If the drive pinion keeps shifting out of mesh with the flywheel, then check for a broken or a loose external ground wire on the solenoid. Replace a broken wire or reattach a loose one.
Measure the amp draw with ammeter in either the positive, see Figure 20, or ground cable, see Figure 21, of the starter motor while pressing the start switch. If the amp draw is excessive, according to the manufactures specifications, then the starter motor is faulty. Slow cranking or high current draw can also indicate that bushings are worn because of an off-center armature. Worn bushings and / or and off-center armature cause poling and throw off the alignment of the magnetic fields. But, before you replace the starter, check the condition of the engine to make sure it turns freely. An engine in poor condition could cause the starter to work harder or longer. In other words, the starter may not be the problem. It may be damaged by the engineís poor condition.
Figure 20: Starter motor test, positive cable
Figure 21: Starter motor test, ground (negative) cable
Voltage drop test. Sluggish cranking may be caused by a very small amount of extra resistance in the circuit. This may come from dirty connections or bad or broken cables. With the voltage drop test, you first must check the starterís positive terminals, then the negative terminals.

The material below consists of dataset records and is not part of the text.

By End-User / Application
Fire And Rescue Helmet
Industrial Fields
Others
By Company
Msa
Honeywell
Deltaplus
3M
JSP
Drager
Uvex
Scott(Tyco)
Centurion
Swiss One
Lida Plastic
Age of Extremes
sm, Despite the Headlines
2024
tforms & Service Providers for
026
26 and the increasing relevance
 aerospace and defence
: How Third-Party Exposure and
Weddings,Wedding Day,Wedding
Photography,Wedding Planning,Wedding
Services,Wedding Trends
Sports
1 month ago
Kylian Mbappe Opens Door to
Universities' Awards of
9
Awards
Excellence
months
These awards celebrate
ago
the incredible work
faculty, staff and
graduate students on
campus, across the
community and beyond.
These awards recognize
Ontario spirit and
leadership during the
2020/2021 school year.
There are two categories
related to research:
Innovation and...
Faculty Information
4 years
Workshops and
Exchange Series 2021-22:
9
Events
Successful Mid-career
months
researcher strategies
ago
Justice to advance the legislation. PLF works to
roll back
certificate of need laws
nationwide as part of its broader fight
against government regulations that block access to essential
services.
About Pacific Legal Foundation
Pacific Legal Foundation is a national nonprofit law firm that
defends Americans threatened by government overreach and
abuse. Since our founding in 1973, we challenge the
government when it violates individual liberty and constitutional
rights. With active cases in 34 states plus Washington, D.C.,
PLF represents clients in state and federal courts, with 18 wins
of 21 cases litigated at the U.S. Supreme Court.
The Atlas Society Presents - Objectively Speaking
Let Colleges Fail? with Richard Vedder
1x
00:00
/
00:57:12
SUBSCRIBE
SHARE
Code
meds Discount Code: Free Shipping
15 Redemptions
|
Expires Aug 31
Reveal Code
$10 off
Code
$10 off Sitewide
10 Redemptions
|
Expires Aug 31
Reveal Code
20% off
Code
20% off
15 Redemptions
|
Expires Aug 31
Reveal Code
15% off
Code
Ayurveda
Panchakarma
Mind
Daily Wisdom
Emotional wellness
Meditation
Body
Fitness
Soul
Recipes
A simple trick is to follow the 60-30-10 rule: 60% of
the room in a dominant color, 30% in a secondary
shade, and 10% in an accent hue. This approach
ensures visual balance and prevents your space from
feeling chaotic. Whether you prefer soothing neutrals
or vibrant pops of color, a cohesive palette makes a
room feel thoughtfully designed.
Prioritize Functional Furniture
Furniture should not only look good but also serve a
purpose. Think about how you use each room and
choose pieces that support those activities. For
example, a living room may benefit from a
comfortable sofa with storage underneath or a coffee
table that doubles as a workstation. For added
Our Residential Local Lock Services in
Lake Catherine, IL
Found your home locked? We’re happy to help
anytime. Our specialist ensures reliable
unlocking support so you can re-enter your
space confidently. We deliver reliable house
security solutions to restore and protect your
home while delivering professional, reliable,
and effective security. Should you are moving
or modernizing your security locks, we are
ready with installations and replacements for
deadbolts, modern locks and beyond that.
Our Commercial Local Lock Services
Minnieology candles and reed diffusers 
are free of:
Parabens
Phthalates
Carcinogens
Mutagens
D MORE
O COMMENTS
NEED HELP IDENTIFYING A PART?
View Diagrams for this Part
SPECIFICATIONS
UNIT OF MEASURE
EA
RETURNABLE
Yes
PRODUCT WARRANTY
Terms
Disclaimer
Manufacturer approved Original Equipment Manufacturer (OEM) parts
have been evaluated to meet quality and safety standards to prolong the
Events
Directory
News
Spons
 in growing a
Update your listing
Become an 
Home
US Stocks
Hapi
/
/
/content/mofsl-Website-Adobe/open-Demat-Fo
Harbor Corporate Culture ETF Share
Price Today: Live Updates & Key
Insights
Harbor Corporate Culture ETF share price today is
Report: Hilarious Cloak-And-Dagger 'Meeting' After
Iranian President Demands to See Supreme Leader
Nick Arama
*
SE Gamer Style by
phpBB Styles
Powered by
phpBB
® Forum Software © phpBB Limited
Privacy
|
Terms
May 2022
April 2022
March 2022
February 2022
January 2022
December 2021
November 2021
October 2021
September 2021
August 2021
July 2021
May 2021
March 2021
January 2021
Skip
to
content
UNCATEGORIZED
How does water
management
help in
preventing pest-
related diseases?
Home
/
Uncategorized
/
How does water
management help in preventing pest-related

Positive cable test. Connect voltmeter, ammeter, and carbon pile tester per Figure 22. Adjust a carbon pile load tester until ammeter reads 500 amps through to the meter. Note the voltage reading. On 12-volt system, voltage drop should not exceed .4 volts. On a 24 volt system, voltage drop should not exceed 1 volt. Turn off carbon pile tester when test is complete.
Figure 22: Positive Cable Test
Negative cable test. Connect voltmeter, ammeter, and carbon pile load tester per Figure 23. Adjust carbon pile load tester until ammeter reads 500 amps. Note the voltage reading. On 12-volt system, voltage drop should not exceed .4 volts. On a 24 volt system, voltage drop should not exceed 1 volt. Turn off carbon pile tester when test is complete.
Figure 23: Negative Cable Test
Solenoid voltage drop test. The final check takes place at the solenoid terminal. And for this test, you must crank the engine. Disconnect the carbon pile load tester, voltmeter (if applicable), and ammeter so that none of the testing equipment will be damaged by the test procedure. An autoranging digital voltmeter is useful in this case, as full battery voltage appears across the solenoid terminals before they close. Connect voltmeter per Figure 24. Crank the engine and note the voltage reading. No more than two-tenths voltage drop should exist between the solenoid contacts.
The voltage readings from the three tests (Positive and Negative cable tests and Solenoid voltage drop test) must not add up to more than one volt for a 12 volt system or 2.5 volts for a 24 volt system.
Figure 24: Solenoid voltage drop test
If the voltage drop is more than allowable, check the cables and connections. To be sure the problem is actually a bad cable, do the voltage drop test over again using a jumper cable to parallel the original cable. If the voltage drop is acceptable, then you know the cable is the problem.
One final note: There are many variations of grounding the starter circuit. Some vehicles have a ground cable for the battery and another ground cable for the starter motor. Both attach to the frame. When doing a voltage drop test, you must check all cables regardless of the circuit.
In the event that all of the diagnostic / troubleshooting procedures point to a faulty starter, you'll need to replace your unit with a new starter.